In October 2018, gunfire shattered the morning quiet in the Tree of Life synagogue. When the firing stopped, eleven people were dead
A few days later, a 62-year-old man, Lipa Schwartz, was viciously attacked on a Brooklyn street.
“I Feared For My Life”
Lipa Schwartz, 62, was on his way to his synagogue in mid-October when he was attacked on a Brooklyn street.
Schwartz was seen on surveillance video being beaten by Farrukh Afzal.
Don Hiking, the State Assemblyman who represented the district where the attack happened, called it “an absolute horror.”
“If a person watches the video, there are no words to describe it,” he said. “The scene reminded me of the worst moments in Nazi German.”

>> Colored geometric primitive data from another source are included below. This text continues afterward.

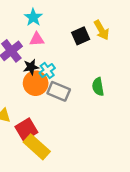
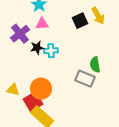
cyan cross: (47, 71) -> (51, 51), turned 32
orange circle: (36, 83) -> (41, 89), moved
gray rectangle: (59, 91) -> (85, 79), moved

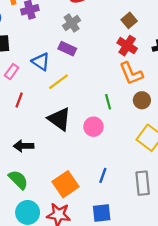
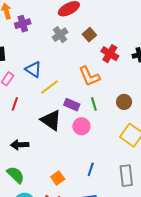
brown square: (129, 20) -> (89, 35), moved
purple rectangle: (67, 49) -> (72, 105), moved
orange L-shape: (131, 73) -> (89, 76), moved
orange square: (66, 184) -> (58, 178), size x0.6

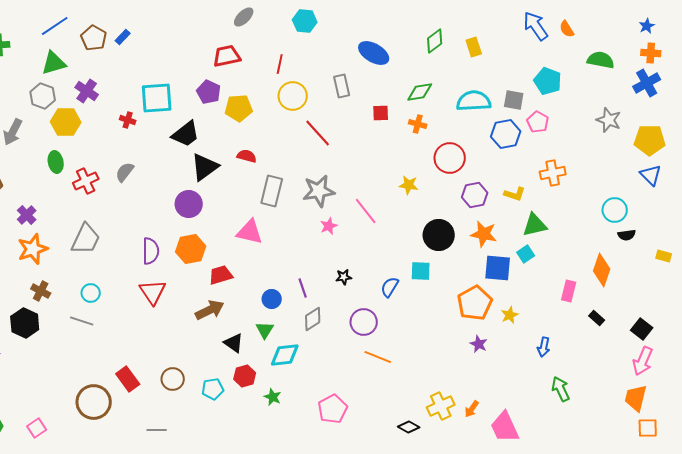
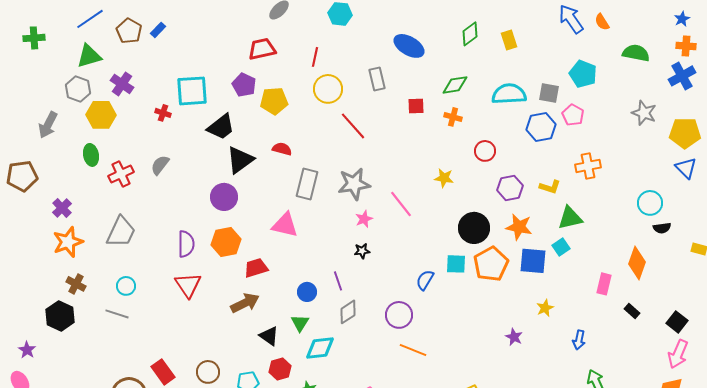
red circle: (450, 158) -> (485, 151), size x0.7
black star: (344, 277) -> (362, 251), moved
orange pentagon: (475, 303) -> (491, 264), moved

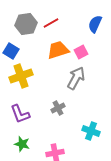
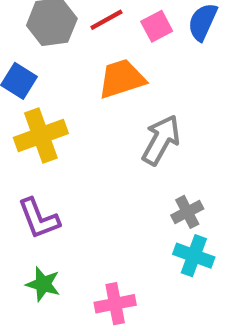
pink square: (81, 52) -> (157, 26), moved
gray cross: (58, 108) -> (187, 212), moved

A witness to the attack said the Afzal, 37, “was screaming that he hates the Jews and wants to kill all the Jews.”
“I feared for my life,” said Schwartz. “I knew it’s either fight my way out or I might be dead.”
WABC Television called the attack a case of road rage.
Azfal was upset that Schwartz was moving too slowly as he crossed the intersection. The two men began yelling at each other and Schwartz hit the car. That’s when Azfal got out of his vehicle.
“He came out of the car and I can’t explain how angry he was,” said Schwartz. “He was screaming the entire time.”
A passerby who attempted to intervene, was chased off by Azfal who was later arrested and charged with assault and harassment.
Hostility Intensifies
Until recently, many Jews in America hoped the worst of anti-Semitism was over.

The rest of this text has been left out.